Web surfers using the Internet Explorer 5 (IE5) Web browser are being warned by Microsoft about a possible security breach that could let an attacker take the your computer “hostage”. Microsoft says the flaw can let a “malicious” Web site operator run executable code on your computer after you’ve visited their website.

The vulnerability is in IE 5’s “Import-Export-Favorites” feature, which lets users import and export lists of commonly accessed Web addresses. In a security alert, Microsoft warns that “the net result is that a malicious Web site operator potentially could take any action on the computer that the user would be capable of taking.”

Scary stuff, when you consider that this means that a hacker could get into your computer and erase files, change them, format your hard drive… anything you can do, they can do worse.

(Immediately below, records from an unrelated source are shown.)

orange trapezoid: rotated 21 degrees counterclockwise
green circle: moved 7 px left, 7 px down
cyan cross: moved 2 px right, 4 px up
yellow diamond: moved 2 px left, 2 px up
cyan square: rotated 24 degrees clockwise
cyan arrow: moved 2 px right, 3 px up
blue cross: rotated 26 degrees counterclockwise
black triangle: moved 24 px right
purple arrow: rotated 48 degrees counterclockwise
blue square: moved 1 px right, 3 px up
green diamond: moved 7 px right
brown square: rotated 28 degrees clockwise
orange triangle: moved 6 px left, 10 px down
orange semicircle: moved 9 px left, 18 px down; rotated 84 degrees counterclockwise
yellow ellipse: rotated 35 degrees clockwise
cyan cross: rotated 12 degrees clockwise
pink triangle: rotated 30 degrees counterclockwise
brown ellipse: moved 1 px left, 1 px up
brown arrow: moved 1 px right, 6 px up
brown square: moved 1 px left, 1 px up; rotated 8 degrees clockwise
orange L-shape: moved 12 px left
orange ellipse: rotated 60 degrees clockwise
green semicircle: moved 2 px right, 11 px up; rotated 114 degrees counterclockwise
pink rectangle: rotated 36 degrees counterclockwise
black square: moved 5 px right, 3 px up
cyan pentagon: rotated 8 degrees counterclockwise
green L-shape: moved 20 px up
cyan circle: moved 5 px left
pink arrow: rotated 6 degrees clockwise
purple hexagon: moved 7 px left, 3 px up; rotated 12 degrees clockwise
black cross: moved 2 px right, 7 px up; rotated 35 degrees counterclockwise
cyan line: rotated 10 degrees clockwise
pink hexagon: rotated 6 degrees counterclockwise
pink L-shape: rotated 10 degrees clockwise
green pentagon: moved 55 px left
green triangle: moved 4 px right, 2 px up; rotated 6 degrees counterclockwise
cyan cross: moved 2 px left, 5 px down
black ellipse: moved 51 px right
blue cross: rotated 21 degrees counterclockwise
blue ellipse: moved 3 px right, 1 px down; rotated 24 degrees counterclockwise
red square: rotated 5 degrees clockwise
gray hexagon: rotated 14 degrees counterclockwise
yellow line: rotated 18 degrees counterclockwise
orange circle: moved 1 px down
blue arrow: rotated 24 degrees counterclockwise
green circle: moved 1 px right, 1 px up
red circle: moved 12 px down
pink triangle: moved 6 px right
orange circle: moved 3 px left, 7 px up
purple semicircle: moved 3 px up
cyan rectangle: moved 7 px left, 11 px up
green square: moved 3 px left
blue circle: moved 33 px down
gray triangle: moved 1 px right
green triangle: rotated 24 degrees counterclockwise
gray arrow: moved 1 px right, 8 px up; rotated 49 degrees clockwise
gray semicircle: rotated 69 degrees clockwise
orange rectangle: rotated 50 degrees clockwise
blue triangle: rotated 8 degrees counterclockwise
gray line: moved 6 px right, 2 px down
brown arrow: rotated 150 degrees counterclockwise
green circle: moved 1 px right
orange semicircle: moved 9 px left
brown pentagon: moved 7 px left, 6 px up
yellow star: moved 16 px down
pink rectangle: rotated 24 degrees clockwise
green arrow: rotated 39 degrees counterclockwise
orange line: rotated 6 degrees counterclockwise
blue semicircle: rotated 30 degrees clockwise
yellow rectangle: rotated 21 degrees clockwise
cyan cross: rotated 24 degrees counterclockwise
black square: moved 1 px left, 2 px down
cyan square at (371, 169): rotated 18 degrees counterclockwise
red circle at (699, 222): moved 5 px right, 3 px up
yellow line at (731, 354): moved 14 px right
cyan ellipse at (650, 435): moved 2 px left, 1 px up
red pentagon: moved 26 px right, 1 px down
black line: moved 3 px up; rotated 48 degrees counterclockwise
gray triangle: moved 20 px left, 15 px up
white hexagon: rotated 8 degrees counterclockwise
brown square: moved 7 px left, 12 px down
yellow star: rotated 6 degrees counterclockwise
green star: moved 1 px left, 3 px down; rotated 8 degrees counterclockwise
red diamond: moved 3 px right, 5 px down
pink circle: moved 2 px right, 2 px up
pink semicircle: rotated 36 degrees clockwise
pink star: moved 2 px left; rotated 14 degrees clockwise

The now-famous “Bulgarian bug hunter” Georgi Guninski is credited by Microsoft with discovering the security hole in IE5. Mr. Guninski has found numerous security holes in both Microsoft and America Online Web browsers. Many of the holes exploit the “unintended” effects of Web scripting capabilities in the programs. Mr. Guninski reported a simil “hole” in IE two weeks ago, and Microsoft patched yet another hole in the program the same week.

Until a patch is developed, Microsoft advises IE 5 users to disable Active Scripting to protect themselves from hackers. Scripting lets Web authors run mini applications, or “scripts,” on a visitor’s computer that operate without your interaction. Scripting is usually used on Web sites for functions like launching pop-up windows or scrolling text across the screen.